Pictures do not belong in the copy, so please give every entry below again exactly.

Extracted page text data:

- - -

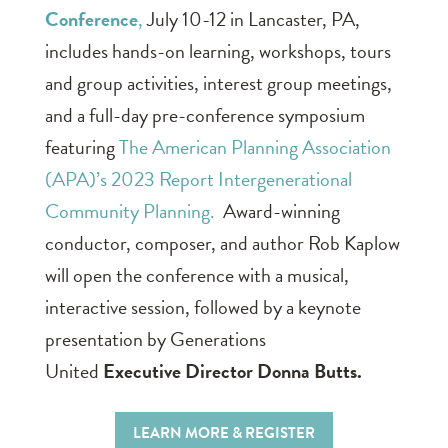
Conference
,
July 10-12 in Lancaster, PA,
includes hands-on learning, workshops, tours
and group activities, interest group meetings,
and a full-day pre-conference symposium
featuring
The American Planning Association
(APA)’s 2023 Report Intergenerational
Community Planning.
Award-winning
conductor, composer, and author Rob Kaplow
will open the conference with a musical,
interactive session, followed by a keynote
presentation by Generations
United
Executive Director Donna Butts.
LEARN MORE & REGISTER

- - -

• **Your response**:
Conference
,
July 10-12 in Lancaster, PA,
includes hands-on learning, workshops, tours
and group activities, interest group meetings,
and a full-day pre-conference symposium
featuring
The American Planning Association
(APA)’s 2023 Report Intergenerational
Community Planning.
Award-winning
conductor, composer, and author Rob Kaplow
will open the conference with a musical,
interactive session, followed by a keynote
presentation by Generations
United
Executive Director Donna Butts.
LEARN MORE & REGISTER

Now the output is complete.